I am at a 420 party and i just told a girl "hey, less not getting donuts, more getting donuts"(1-855): and did she get any doughnuts?
No. I am devastated
omg! a creepy truck driver just made a frog puppet wave at me!!!
I kiss like a newly born barfing kangaroo
i think guys can sense when i'm not wearing underwear
I was too high to figure out which of the three doors would lead me to my classroom, so i sat down in the middle of the hallway and ate a twinkie.
he just found out the funeral is this morning so i'm wearing last night's clothes and look like a total slut.

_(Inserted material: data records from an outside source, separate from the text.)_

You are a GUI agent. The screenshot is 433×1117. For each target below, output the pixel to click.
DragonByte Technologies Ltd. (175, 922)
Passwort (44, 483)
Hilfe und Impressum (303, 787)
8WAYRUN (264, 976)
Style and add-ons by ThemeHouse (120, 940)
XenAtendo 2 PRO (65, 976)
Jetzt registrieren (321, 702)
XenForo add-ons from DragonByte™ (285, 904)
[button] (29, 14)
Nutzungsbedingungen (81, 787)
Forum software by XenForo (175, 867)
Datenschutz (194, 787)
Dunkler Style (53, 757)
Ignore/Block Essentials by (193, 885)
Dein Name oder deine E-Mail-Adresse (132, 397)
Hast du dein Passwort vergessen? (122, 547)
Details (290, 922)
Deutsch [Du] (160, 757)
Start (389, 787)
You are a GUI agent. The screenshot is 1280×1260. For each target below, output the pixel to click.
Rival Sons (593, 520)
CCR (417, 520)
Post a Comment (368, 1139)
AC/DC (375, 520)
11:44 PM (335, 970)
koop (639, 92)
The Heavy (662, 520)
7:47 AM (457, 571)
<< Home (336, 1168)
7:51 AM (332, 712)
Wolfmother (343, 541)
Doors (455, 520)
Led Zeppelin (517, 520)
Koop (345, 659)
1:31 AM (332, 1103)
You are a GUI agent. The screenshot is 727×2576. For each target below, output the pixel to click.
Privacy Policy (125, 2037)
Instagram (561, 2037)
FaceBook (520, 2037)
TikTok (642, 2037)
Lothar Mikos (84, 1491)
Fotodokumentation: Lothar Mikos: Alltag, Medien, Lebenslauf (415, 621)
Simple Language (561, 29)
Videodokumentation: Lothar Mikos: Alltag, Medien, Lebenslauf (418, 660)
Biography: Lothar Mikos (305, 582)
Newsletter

apparently there was a flour fight and couch sex...
It's a gateway drink.... Starts with wine... Then I wake up in my car with mascara on my arms covered in french fries...
We have bigger issues at hand... Does anybody know someone in the kalamazoo area that is missing a pair of stilts ?
Why aren't you two playing Dora the explorer with each other's genitals yet?
just woke up and currently drinking copious amounts of eggnog straight from the carton to replenish the electrolytes lost last night
I have bits of ceiling fan all over now
I refuse to plan drunken casual sex. Just think of the monster I'd create.
Now I have the opportunity to have Chris Pratt or Channing Tatum?!? What a time to be alive.
We turned his nipples into a drinking game.